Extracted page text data
== Segment start ==

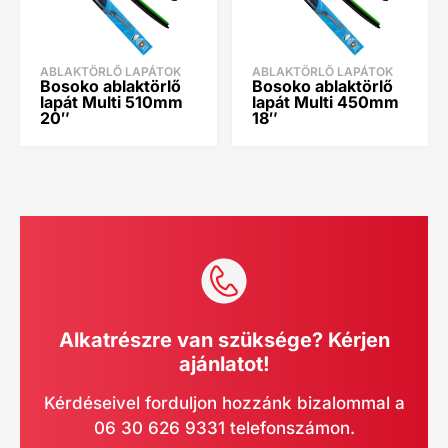
ABLAKTÖRLŐ LAPÁTOK
ABLAKTÖRLŐ LAPÁTOK
Bosoko ablaktörlő
Bosoko ablaktörlő
lapát Multi 510mm
lapát Multi 450mm
20″
18″
Alkatrészre van szüksége? Kérjen
ajánlatot!
Kérdéseivel forduljon hozzánk bizalommal a
06 30 626 9331 telefonszámon.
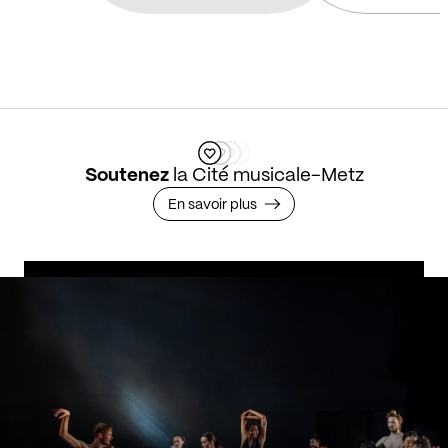
Soutenez
la Cité musicale-Metz
En savoir plus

== Segment end ==

• [WORK REQUIRED]:
Please output the records above exactly, without the pictures.

• [EXERCISE RESULT]:
ABLAKTÖRLŐ LAPÁTOK
ABLAKTÖRLŐ LAPÁTOK
Bosoko ablaktörlő
Bosoko ablaktörlő
lapát Multi 510mm
lapát Multi 450mm
20″
18″
Alkatrészre van szüksége? Kérjen
ajánlatot!
Kérdéseivel forduljon hozzánk bizalommal a
06 30 626 9331 telefonszámon.
Soutenez
la Cité musicale-Metz
En savoir plus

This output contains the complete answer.